**Exercise details:**
Every record is to be restated exactly, with nothing left out.

--- Supplied entries Enclosed Below ---

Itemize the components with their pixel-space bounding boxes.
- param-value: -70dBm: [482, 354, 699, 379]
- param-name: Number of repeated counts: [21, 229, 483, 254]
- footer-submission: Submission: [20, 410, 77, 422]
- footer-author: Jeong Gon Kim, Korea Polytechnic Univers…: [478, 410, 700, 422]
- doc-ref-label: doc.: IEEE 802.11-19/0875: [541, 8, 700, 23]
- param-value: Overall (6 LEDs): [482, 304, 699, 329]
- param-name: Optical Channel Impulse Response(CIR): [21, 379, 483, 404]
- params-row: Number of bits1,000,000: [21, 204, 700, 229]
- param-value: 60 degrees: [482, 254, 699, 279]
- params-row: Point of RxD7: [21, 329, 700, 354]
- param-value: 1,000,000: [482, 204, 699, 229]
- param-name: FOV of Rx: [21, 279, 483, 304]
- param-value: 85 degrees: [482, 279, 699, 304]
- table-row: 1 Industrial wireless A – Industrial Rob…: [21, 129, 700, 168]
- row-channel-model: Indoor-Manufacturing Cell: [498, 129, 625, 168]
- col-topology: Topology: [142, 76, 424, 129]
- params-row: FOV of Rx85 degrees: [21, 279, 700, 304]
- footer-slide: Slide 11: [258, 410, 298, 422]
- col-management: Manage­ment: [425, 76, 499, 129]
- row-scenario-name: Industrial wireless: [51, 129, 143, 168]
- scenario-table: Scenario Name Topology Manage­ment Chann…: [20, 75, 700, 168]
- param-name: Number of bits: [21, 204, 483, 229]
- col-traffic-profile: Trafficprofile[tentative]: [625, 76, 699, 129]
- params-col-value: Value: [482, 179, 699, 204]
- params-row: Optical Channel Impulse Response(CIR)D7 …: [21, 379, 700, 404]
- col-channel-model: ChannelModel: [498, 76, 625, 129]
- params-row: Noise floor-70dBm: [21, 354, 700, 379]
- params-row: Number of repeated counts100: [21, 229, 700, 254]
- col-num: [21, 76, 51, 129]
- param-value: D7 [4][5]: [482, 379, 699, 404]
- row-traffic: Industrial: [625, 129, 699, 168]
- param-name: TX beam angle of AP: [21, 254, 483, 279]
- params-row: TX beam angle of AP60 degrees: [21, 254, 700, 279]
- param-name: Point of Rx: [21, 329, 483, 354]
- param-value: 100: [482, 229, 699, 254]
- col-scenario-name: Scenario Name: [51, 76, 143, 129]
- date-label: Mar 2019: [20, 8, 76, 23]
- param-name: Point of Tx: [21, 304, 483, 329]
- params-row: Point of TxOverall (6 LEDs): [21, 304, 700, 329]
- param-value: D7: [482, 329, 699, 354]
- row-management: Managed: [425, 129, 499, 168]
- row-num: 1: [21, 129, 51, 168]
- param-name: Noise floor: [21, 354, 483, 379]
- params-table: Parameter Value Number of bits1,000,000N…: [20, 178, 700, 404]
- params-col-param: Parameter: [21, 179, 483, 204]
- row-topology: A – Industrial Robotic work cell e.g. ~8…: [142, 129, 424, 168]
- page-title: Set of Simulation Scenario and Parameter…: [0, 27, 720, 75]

--- End of Enclosed Supplied entries ---

**Answer:**
Itemize the components with their pixel-space bounding boxes.
- param-value: -70dBm: [482, 354, 699, 379]
- param-name: Number of repeated counts: [21, 229, 483, 254]
- footer-submission: Submission: [20, 410, 77, 422]
- footer-author: Jeong Gon Kim, Korea Polytechnic Univers…: [478, 410, 700, 422]
- doc-ref-label: doc.: IEEE 802.11-19/0875: [541, 8, 700, 23]
- param-value: Overall (6 LEDs): [482, 304, 699, 329]
- param-name: Optical Channel Impulse Response(CIR): [21, 379, 483, 404]
- params-row: Number of bits1,000,000: [21, 204, 700, 229]
- param-value: 60 degrees: [482, 254, 699, 279]
- params-row: Point of RxD7: [21, 329, 700, 354]
- param-value: 1,000,000: [482, 204, 699, 229]
- param-name: FOV of Rx: [21, 279, 483, 304]
- param-value: 85 degrees: [482, 279, 699, 304]
- table-row: 1 Industrial wireless A – Industrial Rob…: [21, 129, 700, 168]
- row-channel-model: Indoor-Manufacturing Cell: [498, 129, 625, 168]
- col-topology: Topology: [142, 76, 424, 129]
- params-row: FOV of Rx85 degrees: [21, 279, 700, 304]
- footer-slide: Slide 11: [258, 410, 298, 422]
- col-management: Manage­ment: [425, 76, 499, 129]
- row-scenario-name: Industrial wireless: [51, 129, 143, 168]
- scenario-table: Scenario Name Topology Manage­ment Chann…: [20, 75, 700, 168]
- param-name: Number of bits: [21, 204, 483, 229]
- col-traffic-profile: Trafficprofile[tentative]: [625, 76, 699, 129]
- params-col-value: Value: [482, 179, 699, 204]
- params-row: Optical Channel Impulse Response(CIR)D7 …: [21, 379, 700, 404]
- col-channel-model: ChannelModel: [498, 76, 625, 129]
- params-row: Noise floor-70dBm: [21, 354, 700, 379]
- params-row: Number of repeated counts100: [21, 229, 700, 254]
- col-num: [21, 76, 51, 129]
- param-value: D7 [4][5]: [482, 379, 699, 404]
- row-traffic: Industrial: [625, 129, 699, 168]
- param-name: TX beam angle of AP: [21, 254, 483, 279]
- params-row: TX beam angle of AP60 degrees: [21, 254, 700, 279]
- param-name: Point of Rx: [21, 329, 483, 354]
- param-value: 100: [482, 229, 699, 254]
- col-scenario-name: Scenario Name: [51, 76, 143, 129]
- date-label: Mar 2019: [20, 8, 76, 23]
- param-name: Point of Tx: [21, 304, 483, 329]
- params-row: Point of TxOverall (6 LEDs): [21, 304, 700, 329]
- param-value: D7: [482, 329, 699, 354]
- row-management: Managed: [425, 129, 499, 168]
- row-num: 1: [21, 129, 51, 168]
- param-name: Noise floor: [21, 354, 483, 379]
- params-table: Parameter Value Number of bits1,000,000N…: [20, 178, 700, 404]
- params-col-param: Parameter: [21, 179, 483, 204]
- row-topology: A – Industrial Robotic work cell e.g. ~8…: [142, 129, 424, 168]
- page-title: Set of Simulation Scenario and Parameter…: [0, 27, 720, 75]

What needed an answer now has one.